Aim of the task — Within the data that follows, how many lines contain the word "Quick"? Reply with only the number.

※

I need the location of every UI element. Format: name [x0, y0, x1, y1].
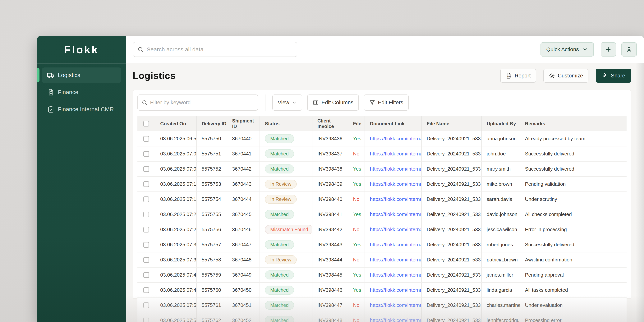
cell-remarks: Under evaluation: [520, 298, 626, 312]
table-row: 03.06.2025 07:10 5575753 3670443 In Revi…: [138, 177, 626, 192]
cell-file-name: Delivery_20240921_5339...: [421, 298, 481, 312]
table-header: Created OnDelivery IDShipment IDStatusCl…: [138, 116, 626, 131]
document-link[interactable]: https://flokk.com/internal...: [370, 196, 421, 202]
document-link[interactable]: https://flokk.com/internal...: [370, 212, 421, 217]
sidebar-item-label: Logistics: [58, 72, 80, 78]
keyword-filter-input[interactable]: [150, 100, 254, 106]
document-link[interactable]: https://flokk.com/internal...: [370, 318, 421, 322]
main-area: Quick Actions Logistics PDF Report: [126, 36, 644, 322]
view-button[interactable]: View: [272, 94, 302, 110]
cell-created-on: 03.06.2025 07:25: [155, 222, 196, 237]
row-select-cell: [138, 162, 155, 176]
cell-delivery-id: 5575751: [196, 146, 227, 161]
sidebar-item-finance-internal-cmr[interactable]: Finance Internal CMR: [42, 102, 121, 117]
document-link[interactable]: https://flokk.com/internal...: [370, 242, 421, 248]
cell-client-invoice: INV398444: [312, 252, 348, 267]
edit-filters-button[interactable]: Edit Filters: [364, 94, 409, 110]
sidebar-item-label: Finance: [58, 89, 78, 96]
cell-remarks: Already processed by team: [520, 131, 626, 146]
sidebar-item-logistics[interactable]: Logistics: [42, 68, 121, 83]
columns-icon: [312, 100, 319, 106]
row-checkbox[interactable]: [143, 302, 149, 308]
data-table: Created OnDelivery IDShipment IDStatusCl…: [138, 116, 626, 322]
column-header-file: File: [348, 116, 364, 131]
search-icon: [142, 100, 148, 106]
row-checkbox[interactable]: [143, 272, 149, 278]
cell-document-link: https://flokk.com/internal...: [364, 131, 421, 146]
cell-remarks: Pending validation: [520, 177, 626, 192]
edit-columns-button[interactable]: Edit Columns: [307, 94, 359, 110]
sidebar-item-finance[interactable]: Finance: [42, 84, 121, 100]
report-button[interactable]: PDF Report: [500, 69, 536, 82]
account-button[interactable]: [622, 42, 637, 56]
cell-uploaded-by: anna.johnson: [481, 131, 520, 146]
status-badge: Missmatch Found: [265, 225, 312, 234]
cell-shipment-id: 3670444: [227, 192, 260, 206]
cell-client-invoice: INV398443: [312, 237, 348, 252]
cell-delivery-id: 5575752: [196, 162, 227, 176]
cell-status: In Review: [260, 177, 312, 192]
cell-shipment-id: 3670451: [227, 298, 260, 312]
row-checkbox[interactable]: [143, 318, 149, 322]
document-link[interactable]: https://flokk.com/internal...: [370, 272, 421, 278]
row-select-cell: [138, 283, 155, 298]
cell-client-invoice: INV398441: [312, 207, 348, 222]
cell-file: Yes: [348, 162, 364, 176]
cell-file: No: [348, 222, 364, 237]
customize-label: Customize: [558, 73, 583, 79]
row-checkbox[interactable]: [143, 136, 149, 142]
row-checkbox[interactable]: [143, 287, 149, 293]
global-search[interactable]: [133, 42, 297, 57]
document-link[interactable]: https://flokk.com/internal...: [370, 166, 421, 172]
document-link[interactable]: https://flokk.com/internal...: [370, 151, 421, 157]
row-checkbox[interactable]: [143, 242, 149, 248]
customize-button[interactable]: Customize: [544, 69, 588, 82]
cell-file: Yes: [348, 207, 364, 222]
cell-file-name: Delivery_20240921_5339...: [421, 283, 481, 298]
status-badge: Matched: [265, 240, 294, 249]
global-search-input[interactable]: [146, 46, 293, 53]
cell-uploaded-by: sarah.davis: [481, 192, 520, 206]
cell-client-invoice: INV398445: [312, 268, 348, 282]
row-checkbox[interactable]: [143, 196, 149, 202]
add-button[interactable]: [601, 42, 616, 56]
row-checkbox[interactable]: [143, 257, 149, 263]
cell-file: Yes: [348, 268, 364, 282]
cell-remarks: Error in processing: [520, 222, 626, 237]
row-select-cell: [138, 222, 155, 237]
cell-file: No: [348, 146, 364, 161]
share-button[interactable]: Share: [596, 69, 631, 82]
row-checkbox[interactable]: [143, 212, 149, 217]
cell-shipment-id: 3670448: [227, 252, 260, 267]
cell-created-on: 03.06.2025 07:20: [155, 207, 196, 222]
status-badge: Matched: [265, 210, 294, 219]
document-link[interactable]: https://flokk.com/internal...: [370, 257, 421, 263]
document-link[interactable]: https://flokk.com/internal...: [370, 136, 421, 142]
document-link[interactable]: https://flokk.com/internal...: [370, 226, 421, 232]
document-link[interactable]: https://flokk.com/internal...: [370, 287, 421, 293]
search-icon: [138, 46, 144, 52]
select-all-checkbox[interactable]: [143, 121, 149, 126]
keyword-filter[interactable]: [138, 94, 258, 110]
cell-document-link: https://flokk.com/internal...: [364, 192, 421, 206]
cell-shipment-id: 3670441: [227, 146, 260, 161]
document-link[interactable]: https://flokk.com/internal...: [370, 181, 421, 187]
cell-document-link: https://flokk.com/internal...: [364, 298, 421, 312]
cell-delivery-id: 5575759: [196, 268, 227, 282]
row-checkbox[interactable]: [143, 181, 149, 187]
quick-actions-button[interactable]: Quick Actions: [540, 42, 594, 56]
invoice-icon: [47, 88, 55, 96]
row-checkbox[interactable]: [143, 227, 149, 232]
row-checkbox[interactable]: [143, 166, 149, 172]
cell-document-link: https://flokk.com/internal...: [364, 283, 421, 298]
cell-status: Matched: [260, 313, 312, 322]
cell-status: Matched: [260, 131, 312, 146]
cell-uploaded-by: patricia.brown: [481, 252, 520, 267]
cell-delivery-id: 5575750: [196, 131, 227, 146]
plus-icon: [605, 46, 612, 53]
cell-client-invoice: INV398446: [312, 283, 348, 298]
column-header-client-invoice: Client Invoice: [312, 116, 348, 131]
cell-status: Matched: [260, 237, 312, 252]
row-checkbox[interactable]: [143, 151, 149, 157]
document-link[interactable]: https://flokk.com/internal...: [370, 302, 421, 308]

※

Result of this exercise — 2